Malabar swamp eel
- Conservation status: Data Deficient (IUCN 3.1)

Scientific classification
- Kingdom: Animalia
- Phylum: Chordata
- Class: Actinopterygii
- Order: Synbranchiformes
- Family: Synbranchidae
- Genus: Rakthamichthys
- Species: R. indicus
- Binomial name: Rakthamichthys indicus (Eapen, 1963)
- Synonyms: Monopterus indicus Eapen, 1963 Monopterus eapeni Talwar, 1991 Rakthamichthys eapeni (Talwar, 1991)

= Malabar swamp eel =

- Authority: (Eapen, 1963)
- Conservation status: DD
- Synonyms: Monopterus indicus Eapen, 1963, Monopterus eapeni Talwar, 1991, Rakthamichthys eapeni (Talwar, 1991)

Species of fish

The Malabar swamp eel (Rakthamichthys indicus) (not to be confused with Ophichthys fossorius, also known as the Malabar swampeel) is a species of troglobitic swamp eel endemic to subterranean springs in Kottayam in the Indian state of Kerala.

== Taxonomy ==
It was originally described as Monopterus indicus by K. C. Eapen in 1963, but another fish with the same scientific name, the Bombay swamp eel (formerly also Monopterus indicus, now Ophichthys indicus) had already been described 2 years prior.

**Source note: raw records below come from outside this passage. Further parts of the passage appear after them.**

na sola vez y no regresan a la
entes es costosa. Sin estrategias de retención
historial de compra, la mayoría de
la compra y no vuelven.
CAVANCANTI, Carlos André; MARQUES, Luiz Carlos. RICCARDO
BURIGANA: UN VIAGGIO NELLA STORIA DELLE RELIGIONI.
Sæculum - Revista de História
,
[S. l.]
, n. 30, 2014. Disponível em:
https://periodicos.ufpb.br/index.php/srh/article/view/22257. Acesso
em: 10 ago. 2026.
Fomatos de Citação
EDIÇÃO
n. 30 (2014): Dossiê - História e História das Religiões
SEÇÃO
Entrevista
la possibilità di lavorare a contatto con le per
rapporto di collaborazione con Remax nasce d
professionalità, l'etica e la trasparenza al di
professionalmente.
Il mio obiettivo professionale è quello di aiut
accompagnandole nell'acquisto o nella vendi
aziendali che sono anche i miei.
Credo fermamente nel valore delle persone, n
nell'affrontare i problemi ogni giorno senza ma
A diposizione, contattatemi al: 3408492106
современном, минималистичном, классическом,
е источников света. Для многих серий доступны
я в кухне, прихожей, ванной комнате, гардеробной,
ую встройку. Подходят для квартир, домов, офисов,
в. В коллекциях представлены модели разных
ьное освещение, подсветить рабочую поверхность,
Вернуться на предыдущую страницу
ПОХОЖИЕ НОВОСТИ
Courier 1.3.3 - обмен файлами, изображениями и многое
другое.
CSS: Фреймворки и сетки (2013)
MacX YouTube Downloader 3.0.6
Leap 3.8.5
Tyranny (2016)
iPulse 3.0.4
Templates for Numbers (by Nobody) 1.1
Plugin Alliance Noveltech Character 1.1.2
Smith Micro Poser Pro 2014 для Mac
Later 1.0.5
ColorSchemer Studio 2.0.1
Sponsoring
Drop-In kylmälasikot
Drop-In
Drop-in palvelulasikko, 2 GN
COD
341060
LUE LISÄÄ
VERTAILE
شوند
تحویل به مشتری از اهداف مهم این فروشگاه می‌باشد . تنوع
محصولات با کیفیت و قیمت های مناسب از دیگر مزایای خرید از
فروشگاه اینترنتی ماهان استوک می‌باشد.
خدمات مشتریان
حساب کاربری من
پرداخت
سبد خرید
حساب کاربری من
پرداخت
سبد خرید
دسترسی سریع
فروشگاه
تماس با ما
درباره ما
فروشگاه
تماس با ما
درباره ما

Due to this causing a homonym the species had to be renamed but due to the lack of specimens, it was tentatively referred to as Monopterus "indicus". It was later redescribed as Monopterus eapeni in 1991. A 2020 study found M. eapeni to form a clade with two other troglobitic species from the Western Ghats and one fossorial species from Northeast India, leading it to be reclassified in the new genus Rakthamichthys, lifting the homonym problem and allowing the original specific epithet of indicus to be revived.

== Status ==
Due to the subterranean nature of this species, very little information is known about it, and it had not been collected from the type locality since 1979 till 2021 March when it was found while cleaning a well at Panthalam, Kerala. Due to this, it is classified as Data Deficient on the IUCN Red List.